How to complete this task: Return each line of the data below verbatim; pictures are to be left out.

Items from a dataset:

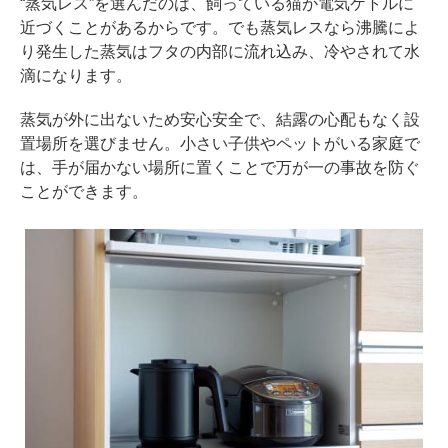
“蒸気レス”を選んだのは、飼っている猫が電気ケトルに
近づくことがあるからです。でも蒸気レスなら沸騰によ
り発生した蒸気はフタの内部に流れ込み、冷やされて水
滴になります。
蒸気が外に出ないため安心安全で、結露の心配もなく設
置場所を選びません。小さい子供やペットがいる家庭で
は、手が届かない場所に置くことで万が一の事故を防ぐ
ことができます。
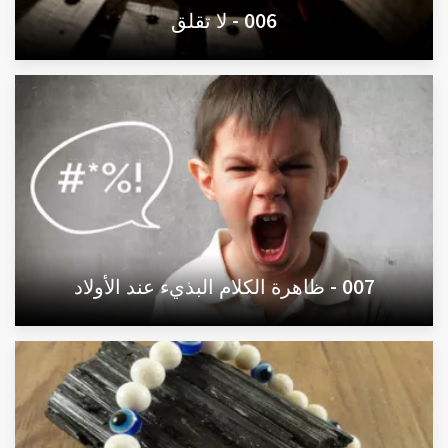
006 - لا تقلق
007 - ظاهرة الكلام البذيء عند الأولاد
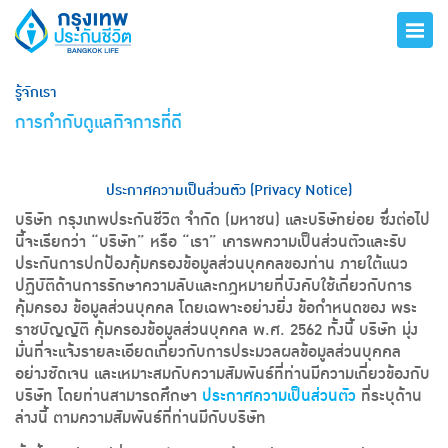
รู้จักเรา
การกำกับดูแลกิจการที่ดี
ประกาศความเป็นส่วนตัว (Privacy Notice)
บริษัท กรุงเทพประกันชีวิต จำกัด (มหาชน) และบริษัทย่อย ซึ่งต่อไป
นี้จะเรียกว่า “บริษัท” หรือ “เรา” เคารพความเป็นส่วนตัวและรับ
ประกันการปกป้องคุ้มครองข้อมูลส่วนบุคคลของท่าน ภายใต้แนว
ปฏิบัติด้านการรักษาความลับและกฎหมายที่บังคับใช้เกี่ยวกับการ
คุ้มครอง ข้อมูลส่วนบุคคล โดยเฉพาะอย่างยิ่ง ข้อกำหนดของ พระ
ราชบัญญัติ คุ้มครองข้อมูลส่วนบุคคล พ.ศ. 2562 ทั้งนี้ บริษัท มุ่ง
มั่นที่จะแจ้งรายละเอียดเกี่ยวกับการประมวลผลข้อมูลส่วนบุคคล
อย่างชัดเจน และเหมาะสมกับความสัมพันธ์ที่ท่านมีความเกี่ยวข้องกับ
บริษัท โดยท่านสามารถศึกษา
ประกาศความเป็นส่วนตัว
ที่ระบุด้าน
ล่างนี้ ตามความสัมพันธ์ที่ท่านมีกับบริษัท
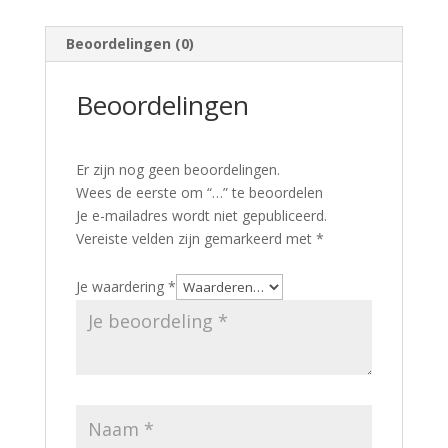
Beoordelingen (0)
Beoordelingen
Er zijn nog geen beoordelingen.
Wees de eerste om “…” te beoordelen
Je e-mailadres wordt niet gepubliceerd.
Vereiste velden zijn gemarkeerd met
*
Je waardering
*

Answer section:
“蒸気レス”を選んだのは、飼っている猫が電気ケトルに
近づくことがあるからです。でも蒸気レスなら沸騰によ
り発生した蒸気はフタの内部に流れ込み、冷やされて水
滴になります。
蒸気が外に出ないため安心安全で、結露の心配もなく設
置場所を選びません。小さい子供やペットがいる家庭で
は、手が届かない場所に置くことで万が一の事故を防ぐ
ことができます。
006 - لا تقلق
007 - ظاهرة الكلام البذيء عند الأولاد
รู้จักเรา
การกำกับดูแลกิจการที่ดี
ประกาศความเป็นส่วนตัว (Privacy Notice)
บริษัท กรุงเทพประกันชีวิต จำกัด (มหาชน) และบริษัทย่อย ซึ่งต่อไป
นี้จะเรียกว่า “บริษัท” หรือ “เรา” เคารพความเป็นส่วนตัวและรับ
ประกันการปกป้องคุ้มครองข้อมูลส่วนบุคคลของท่าน ภายใต้แนว
ปฏิบัติด้านการรักษาความลับและกฎหมายที่บังคับใช้เกี่ยวกับการ
คุ้มครอง ข้อมูลส่วนบุคคล โดยเฉพาะอย่างยิ่ง ข้อกำหนดของ พระ
ราชบัญญัติ คุ้มครองข้อมูลส่วนบุคคล พ.ศ. 2562 ทั้งนี้ บริษัท มุ่ง
มั่นที่จะแจ้งรายละเอียดเกี่ยวกับการประมวลผลข้อมูลส่วนบุคคล
อย่างชัดเจน และเหมาะสมกับความสัมพันธ์ที่ท่านมีความเกี่ยวข้องกับ
บริษัท โดยท่านสามารถศึกษา
ประกาศความเป็นส่วนตัว
ที่ระบุด้าน
ล่างนี้ ตามความสัมพันธ์ที่ท่านมีกับบริษัท
Beoordelingen (0)
Beoordelingen
Er zijn nog geen beoordelingen.
Wees de eerste om “…” te beoordelen
Je e-mailadres wordt niet gepubliceerd.
Vereiste velden zijn gemarkeerd met
*
Je waardering
*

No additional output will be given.